_ACTIVITY_
Every line below from the one containing "ampignons in een" through the one containing "нормализует микрофлору. Грамотно" is to be printed exactly, with the pictures omitted.

BEGIN MATERIALS PROVIDED

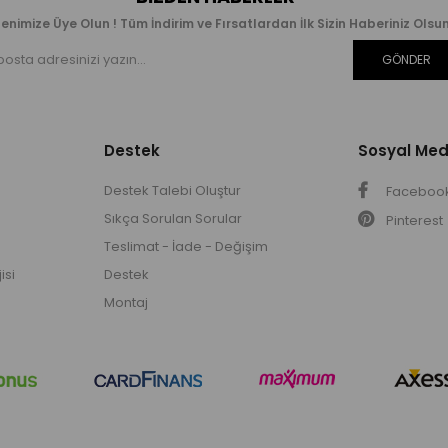
enimize Üye Olun ! Tüm İndirim ve Fırsatlardan İlk Sizin Haberiniz Olsun
GÖNDER
Destek
Sosyal Me
Destek Talebi Oluştur
Faceboo
Sıkça Sorulan Sorular
Pinterest
Teslimat - İade - Değişim
isi
Destek
Montaj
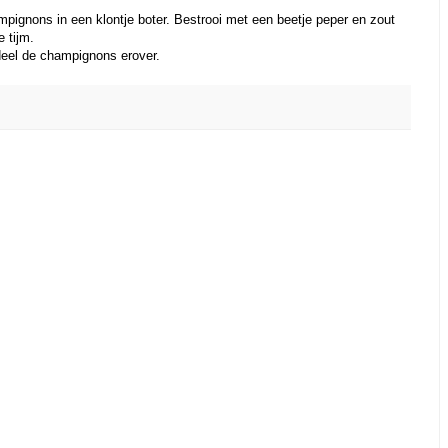
ampignons in een klontje boter. Bestrooi met een beetje peper en zout
e tijm.
eel de champignons erover.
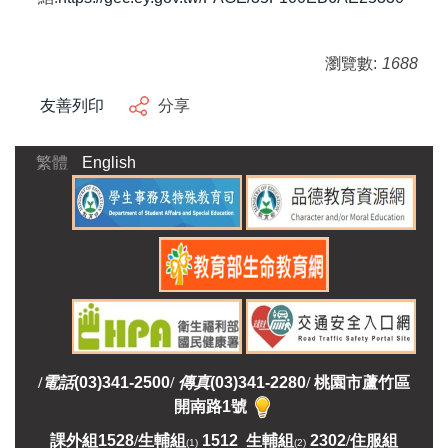
瀏覽數:
1688
友善列印
分享
繁體
English
/
電話
(03)341-2500
/
傳真
(03)341-2280
/
桃園市蘆竹區
開南路1號
課外組
1528
/
生輔組
1512 生輔組
2302
/
住服組
(1)
(2)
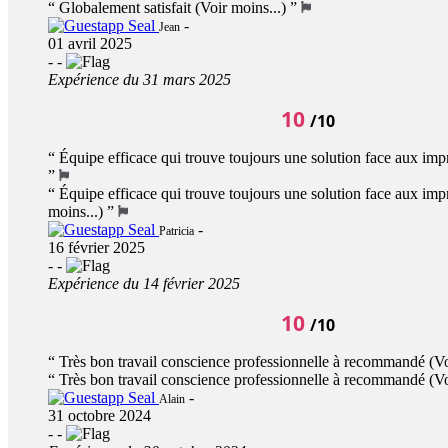
“
Globalement satisfait
(Voir moins...)
”
-
Jean
01 avril 2025
-
-
Expérience du 31 mars 2025
10
/10
“
Équipe efficace qui trouve toujours une solution face aux im
”
“
Équipe efficace qui trouve toujours une solution face aux imp
moins...)
”
-
Patricia
16 février 2025
-
-
Expérience du 14 février 2025
10
/10
“
Très bon travail conscience professionnelle à recommandé
(Vo
“
Très bon travail conscience professionnelle à recommandé
(Vo
-
Alain
31 octobre 2024
-
-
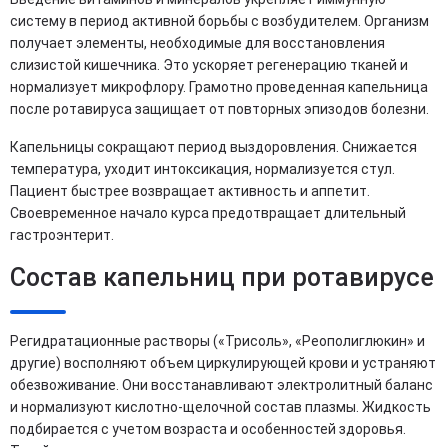
систему в период активной борьбы с возбудителем. Организм
получает элементы, необходимые для восстановления
слизистой кишечника. Это ускоряет регенерацию тканей и
нормализует микрофлору. Грамотно проведенная капельница
после ротавируса защищает от повторных эпизодов болезни.
Капельницы сокращают период выздоровления. Снижается
температура, уходит интоксикация, нормализуется стул.
Пациент быстрее возвращает активность и аппетит.
Своевременное начало курса предотвращает длительный
гастроэнтерит.
Состав капельниц при ротавирусе
Регидратационные растворы («Трисоль», «Реополиглюкин» и
другие) восполняют объем циркулирующей крови и устраняют
обезвоживание. Они восстанавливают электролитный баланс
и нормализуют кислотно-щелочной состав плазмы. Жидкость
подбирается с учетом возраста и особенностей здоровья.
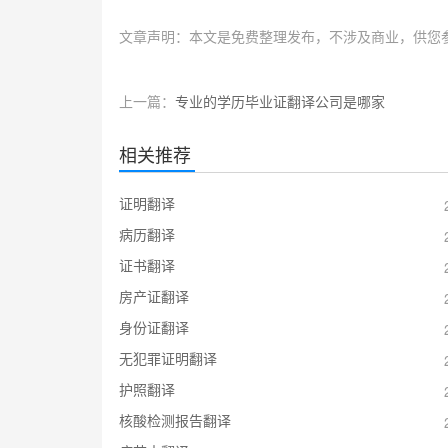
文章声明：本文是免费整理发布，不涉及商业，供您
上一篇：
专业的学历毕业证翻译公司是哪家
相关推荐
证明翻译
病历翻译
证书翻译
房产证翻译
身份证翻译
无犯罪证明翻译
护照翻译
核酸检测报告翻译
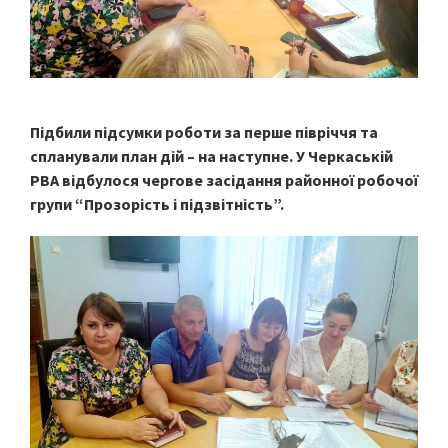
Підбили підсумки роботи за перше півріччя та
спланували план дій – на наступне. У Черкаській
РВА відбулося чергове засідання районної робочої
групи “Прозорість і підзвітність”.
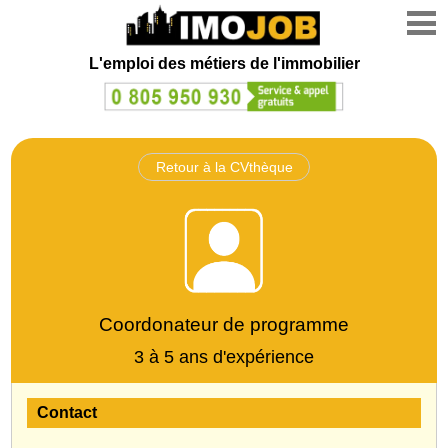
L'emploi des métiers de l'immobilier
Retour à la CVthèque
Coordonateur de programme
3 à 5 ans d'expérience
Contact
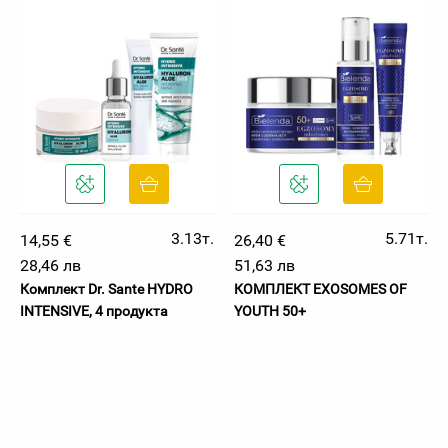
3.13т.
5.71т.
14,55 €
26,40 €
28,46 лв
51,63 лв
Комплект Dr. Sante HYDRO
КОМПЛЕКТ EXOSOMES OF
INTENSIVE, 4 продукта
YOUTH 50+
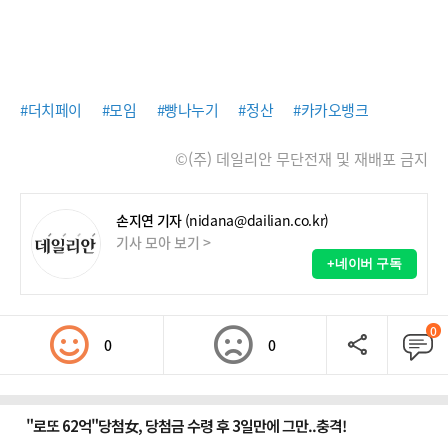
#더치페이
#모임
#빵나누기
#정산
#카카오뱅크
©(주) 데일리안 무단전재 및 재배포 금지
손지연 기자
(nidana@dailian.co.kr)
기사 모아 보기 >
+네이버 구독
0
0
0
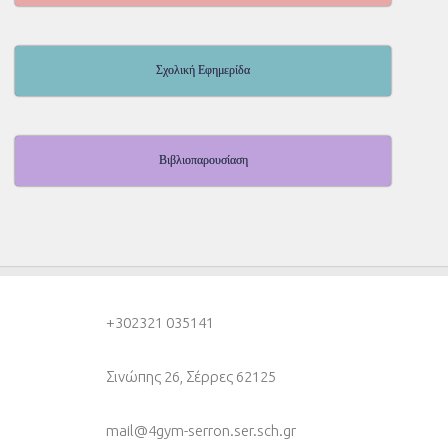
Σχολική Εφημερίδα
Βιβλιοπαρουσίαση
+30
2321 035141
Σινώπης 26, Σέρρες 62125
mail@4gym-serron.ser.sch.gr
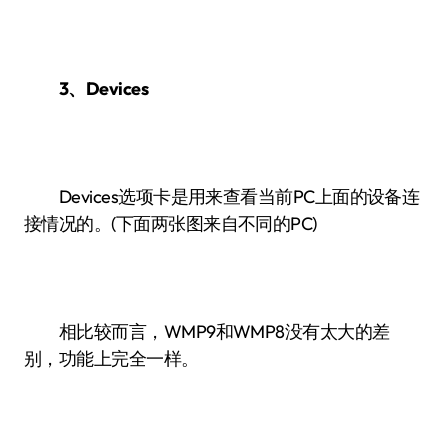
3、Devices
Devices选项卡是用来查看当前PC上面的设备连
接情况的。(下面两张图来自不同的PC)
相比较而言，WMP9和WMP8没有太大的差
别，功能上完全一样。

END MATERIALS PROVIDED

_REPLY TO THE EXERCISE_
ampignons in een klontje boter. Bestrooi met een beetje peper en zout
e tijm.
eel de champignons erover.
瀏覽數:
1688
友善列印
分享
繁體
English
/
電話
(03)341-2500
/
傳真
(03)341-2280
/
桃園市蘆竹區
開南路1號
課外組
1528
/
生輔組
1512 生輔組
2302
/
住服組
(1)
(2)
“
Globalement satisfait
(Voir moins...)
”
-
Jean
01 avril 2025
-
-
Expérience du 31 mars 2025
10
/10
“
Équipe efficace qui trouve toujours une solution face aux im
”
“
Équipe efficace qui trouve toujours une solution face aux imp
moins...)
”
-
Patricia
16 février 2025
-
-
Expérience du 14 février 2025
10
/10
“
Très bon travail conscience professionnelle à recommandé
(Vo
“
Très bon travail conscience professionnelle à recommandé
(Vo
-
Alain
31 octobre 2024
-
-
систему в период активной борьбы с возбудителем. Организм
получает элементы, необходимые для восстановления
слизистой кишечника. Это ускоряет регенерацию тканей и
нормализует микрофлору. Грамотно проведенная капельница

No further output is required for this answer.